Der deutsche Branchen-Primus Bayern München kann schon mal die Meisterschaftsfeier im Mai planen: Denn, von gerade einer Ausnahme abgesehen, tippen alle Trainer der ersten Liga auf die Bayern als Meister der Saison 2016/17. Zwar können auch Fußballlehrer irren - aber bekanntlich passiert ihnen das ja nur selten.

Und tatsächlich sind die Bayern auch in allen nicht-sportlichen Beziehungen den anderen Klubs schon weit enteilt: Der FCB ist der Klub mit den meisten Fans und den meistens Fanklubs, mit der größten Werbereichweite, den bestbezahlten Kickern und dem dicksten Festgeldkonto.

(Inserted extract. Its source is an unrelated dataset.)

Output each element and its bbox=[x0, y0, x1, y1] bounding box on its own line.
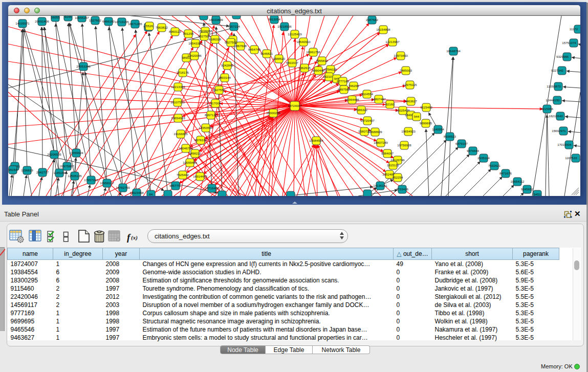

Doch auch die anderen Vereine der obersten deutschen Fußballliga können nicht klagen. Sie verdienen von Jahr zu Jahr mehr Geld. Was Christan Seifert, Geschäftsführer der Deutschen Fußball-Liga (DFL), vor einem Jahr gesagt hat, gilt offenbar nach wie vor: "Wer zehnmal schneller wächst als die deutsche Wirtschaft im Ganzen, befindet sich in einer stabilen Position."

Kevin De Bruyne Fußball Manchester City
Englands Premier League ist das Maß aller Dinge: Ex-Bundesliga-Kicker Kevin de Bruyne in Diensten von Manchester City.Bild: picture-alliance/dpa/T.Goode

England ist das Maß aller Dinge

Karsten Hollasch bestätigt das. Sehe man sich die Entwicklung der Bundesliga an, so der Leiter der Sport Business Gruppe bei der Unternehmensberatung Deloitte im DW-Gespräch, so habe sich dort "schon über einen längeren Zeitraum ein solides und kontinuierliches Wachstum entwickelt."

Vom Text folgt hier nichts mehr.